TRAINING GOALS in JUDO
By Mark Lonsdale, Judo Training Development
It is not just the elite athlete who can benefit from setting goals in training but also the recreational player. Setting and then meeting goals allows the athlete to not only progress in his or her field of endeavor, but also to map out their path to success, whether it is making it to the national championships or simply performing better in club-level training.
In precision sports, such as archery and shooting, it is easy to gauge progress since the score on the target tells the story. If the possible score is 600 then the shooter can see themselves moving up from the 400s to the 500s and then into the elite levels above 590. The same is true in timed events such as running and swimming, where national and international records are well documented and athletes strive to beat their own personal best times.
But in judo, how do recreational players and elite athletes define their goals and progress?
To begin this discussion, it is important to first understand the process of setting goals. Since goals are often achieved over time, they should be divided into short term goals (attainable in 2 – 6 months); mid-range goals (attainable in 6 – 24 months); and long term goals (attainable in 2 – 4 years). In more practical terms, for the competitive athlete those goals may be winning at the regional or State level, winning at the national level, and finally, competing at the World and Olympic level.
For the recreational judoka, the short term goal may be achieving the knowledge and technical proficiency to pass green belt. The mid-range goal may be brown belt, and the long term goal earning the coveted black belt. Concurrently, the judoka may also have training goals tied to improving personal fitness, weight loss, and measurable gains in strength.
In addition to estimating time for improvement, there are three types of goals: process based, performance based, and outcome based.
Process-based goals in judo may include increasing training days from two evenings per week to three evenings plus additional training on the weekends. For the aspiring elite athlete the goal will be to train five times per week supplemented by additional physical conditioning. Where training time is limited, part of the process may be to improve the quality of training during the time available. In other words, that 90-minute training session becomes all business and at the end of the session you have left it all on the mat.
Performance-based goals are directly related to achieving personal bests in any sporting endeavor. For the recreational judoka this may include learning and perfecting more techniques, being able to demonstrate good form and balance when executing a technique, or simply being able to increase stamina for more consecutive randori(s). For the more competitive athlete the goal may be to move up from bronze or silver to gold at local and regional tournaments, or to medal at the nationals. But again, if the goal is to improve medal count, this will require corresponding improvements in technique, tactics, strength and stamina.
Outcome-based goals are to some extent out of the athletes’ control. One example would be to make the national team to the World Championships. The reason that this may be out of the athletes’ control is that they are competing against other athletes for those team slots. So while an individual athlete may be training harder and longer than his or her competitors, and winning at a fair number of events, team selection will be affected by how well the other athletes perform in the team trials. It is during such events and team trials that the athlete and coach discover chinks in the athlete’s training, such as lack of mental preparation or an inability to handle stress.
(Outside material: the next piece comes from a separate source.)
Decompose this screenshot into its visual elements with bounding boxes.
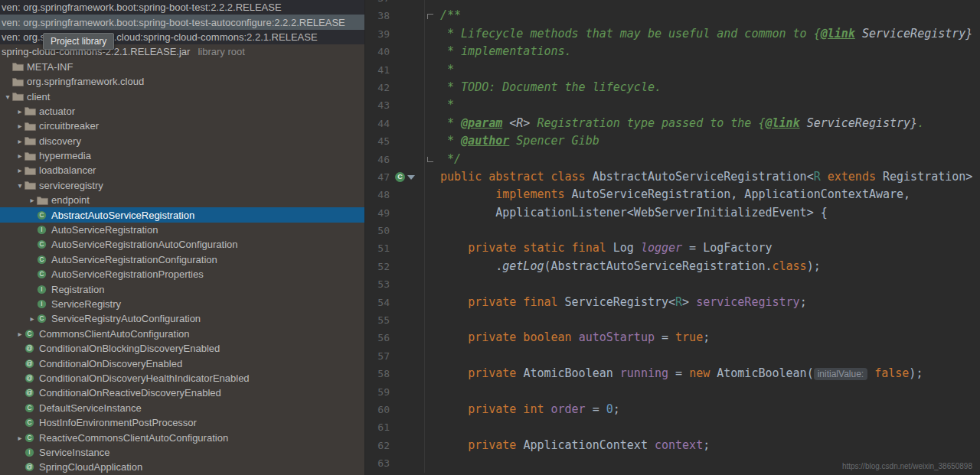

However, through all this, personal training goals should be documented, measurable, and attainable. By making a written record of goals as part of a training plan, the athlete and coach are better able to decide if the goals are reasonable and attainable within the time allotted and with the resources available. By making the goals measurable, for example training five times per week, executing 200 uchi-komi and 40 nage-komi each session, and having the stamina for six consecutive 5-minute randori, the athlete is able to first meet and then exceed these goals. In the process the athlete is able to derive satisfaction and confidence from reaching a goal and then setting new goals.
In addition, one of the key elements and challenges to a successful training program becomes time management. As the athlete and coach set the bar higher, the training time required to meet those goals increases. At first when training time increases, immediate and quantifiable improvement may be seen, but as the athlete’s performance approaches the elite levels, progress becomes slower. As with many sports at the local or regional levels, the difference between the gold medalist and the bronze medalist may be several points or several seconds. But at the elite levels of national and international competition, champions are separated by hundredths of a second, fractions of an inch, or one or two points.
One of the many factors that get a champion to this level, and builds the next generation of champions, is being able to quantify training goals and improvements in performance. But more importantly, the true champion has a love of the sport and a love of training that transcends merely winning medals. For the judoka that is the love of executing a perfect throw in training, or catching your opponent in a nicely executed armbar in newaza randori. To be able to suffer through necessary time in training, the athlete must simply love the sport, the training process, and training environment.